> [INSTRUCTIONS TO FOLLOW]: Your task is to repeat exactly the lines below between the line holding "06.pro.2021 v 15:01" and the line holding "souřadnice.", inclusive, and only those.

> [TASK INPUTS]:
• • • • • • •
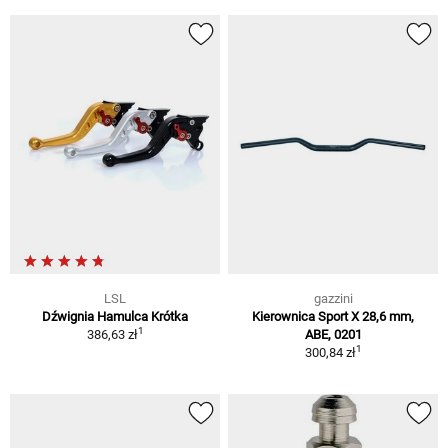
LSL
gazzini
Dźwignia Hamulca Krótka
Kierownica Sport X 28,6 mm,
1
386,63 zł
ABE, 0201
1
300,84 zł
• • • • • • •
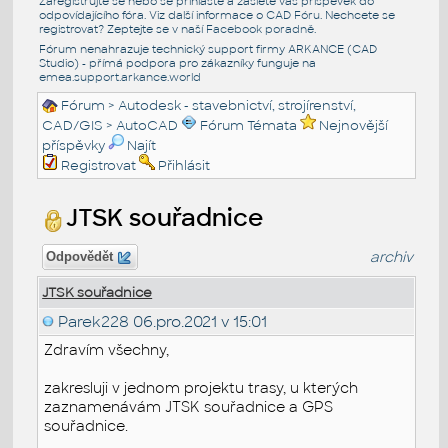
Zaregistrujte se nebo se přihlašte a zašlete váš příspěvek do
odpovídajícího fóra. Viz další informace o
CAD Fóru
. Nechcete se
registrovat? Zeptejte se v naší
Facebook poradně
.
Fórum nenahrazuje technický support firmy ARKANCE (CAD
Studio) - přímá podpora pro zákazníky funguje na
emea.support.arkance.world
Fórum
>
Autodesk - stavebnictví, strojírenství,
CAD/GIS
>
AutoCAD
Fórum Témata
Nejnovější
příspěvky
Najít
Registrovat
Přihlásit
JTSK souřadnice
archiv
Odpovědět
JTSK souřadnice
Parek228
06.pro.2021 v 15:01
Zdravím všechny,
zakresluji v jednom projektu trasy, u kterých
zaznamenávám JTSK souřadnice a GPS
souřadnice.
• • • • • • •
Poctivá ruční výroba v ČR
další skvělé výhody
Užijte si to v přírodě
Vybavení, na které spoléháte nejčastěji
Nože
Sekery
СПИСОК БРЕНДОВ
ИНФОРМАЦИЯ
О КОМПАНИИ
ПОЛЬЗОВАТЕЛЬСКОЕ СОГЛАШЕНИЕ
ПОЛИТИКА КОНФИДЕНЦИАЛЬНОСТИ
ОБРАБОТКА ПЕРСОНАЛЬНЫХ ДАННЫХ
• • • • • • •
> [TASK ANSWER]:
06.pro.2021 v 15:01
Zdravím všechny,
zakresluji v jednom projektu trasy, u kterých
zaznamenávám JTSK souřadnice a GPS
souřadnice.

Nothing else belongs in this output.